Task description -
The records follow. Filter them to the lines that hold "Отзывы".

Material for this task -
--

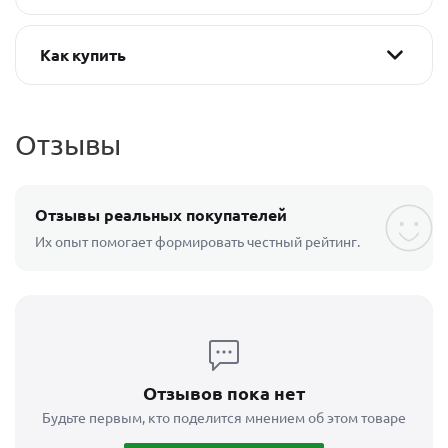
Как купить
Отзывы
Отзывы реальных покупателей
Их опыт помогает формировать честный рейтинг.
Отзывов пока нет
Будьте первым, кто поделится мнением об этом товаре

--

Response area -
Отзывы
Отзывы реальных покупателей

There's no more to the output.